EL REGRESO DEL ASTRONAUTA
Parece que fue ayer,
cuando a los talleres de reparación del calzado se les llamaba “rápidos” y los escolares aprendían de memoria la tabla de multiplicar.
Como en un tiempo
en que los amaneceres negros y lluviosos no eran una escena soñada aunque en ellos se solapaban sueños anteriores,
una infancia remota crecía
en las calles secundarias con cunetas de estancada oscuridad donde los hombres respiraban algo más que aire: un irrespirable lodo.
Parece que fue ayer,
cuando el rojo autobús FH, decorado con la publicidad de las “Pinturas Serving Williams”, entraba en la Calle Amilcar y cambiaba de sentido en la Plaza Catalana y
bajo la mirada atrás
hacia la excavada oscuridad de un desagüe por donde, en la desembocadura, una ancha vía cloacal brillaba con la alegre velocidad y movimiento de la vida iluminada por el sol al parar de llover.
Pero alrededor todo estaba en descomposición;
y los trabajadores de la granja eran aquellas escamosas, fosforescentes criaturas que la penumbra y la putrefacción de los excrementos de las gallinas engendraban.
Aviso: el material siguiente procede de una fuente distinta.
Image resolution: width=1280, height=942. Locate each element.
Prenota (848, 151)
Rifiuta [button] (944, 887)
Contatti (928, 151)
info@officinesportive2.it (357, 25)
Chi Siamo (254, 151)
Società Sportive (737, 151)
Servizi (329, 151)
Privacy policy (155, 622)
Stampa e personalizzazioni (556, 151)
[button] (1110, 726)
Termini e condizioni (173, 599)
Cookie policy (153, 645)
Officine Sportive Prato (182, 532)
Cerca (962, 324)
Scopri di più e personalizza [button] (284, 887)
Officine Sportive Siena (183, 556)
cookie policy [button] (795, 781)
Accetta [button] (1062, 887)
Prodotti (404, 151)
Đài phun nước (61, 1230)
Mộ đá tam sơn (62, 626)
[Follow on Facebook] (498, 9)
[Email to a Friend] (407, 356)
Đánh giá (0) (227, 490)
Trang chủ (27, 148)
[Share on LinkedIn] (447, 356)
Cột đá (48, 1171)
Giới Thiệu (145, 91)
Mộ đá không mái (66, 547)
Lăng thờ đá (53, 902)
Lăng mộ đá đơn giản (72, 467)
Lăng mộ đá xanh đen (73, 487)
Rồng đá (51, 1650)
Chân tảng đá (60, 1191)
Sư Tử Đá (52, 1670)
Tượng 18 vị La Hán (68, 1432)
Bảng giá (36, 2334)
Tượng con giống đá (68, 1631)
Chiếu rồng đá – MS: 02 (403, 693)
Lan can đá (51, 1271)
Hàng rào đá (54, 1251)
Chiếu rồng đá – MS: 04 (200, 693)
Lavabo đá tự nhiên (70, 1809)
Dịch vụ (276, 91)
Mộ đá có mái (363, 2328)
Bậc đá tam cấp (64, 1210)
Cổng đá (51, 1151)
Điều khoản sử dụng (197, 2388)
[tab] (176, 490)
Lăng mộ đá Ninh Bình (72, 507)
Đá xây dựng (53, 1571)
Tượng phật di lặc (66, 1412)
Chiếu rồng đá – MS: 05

Hombrecillos, mal enfundados en sus monos azules
y honesta pobreza se apresuraban por la acera, airosos, para no perder el autobús.
Había una delgada capa de lodo
sobre sus vulcanizadas botas “Chiruca”.
Luego estaban los ojos de las mujeres trabajadoras
de aquella granja ataludada hacia la avenida principal -“Virgen de Montserrat”-
con su fuerte brillo que sólo era superficial.
Ellas miraban con perspicacia, pero de un modo vidrioso y superficial a causa de sus cortas noches,
captando de los objetos
que las rodeaban no más que la huella del atardecer de aquellas oscuras y estrechas calles
donde yo una vez viví en sus márgenes.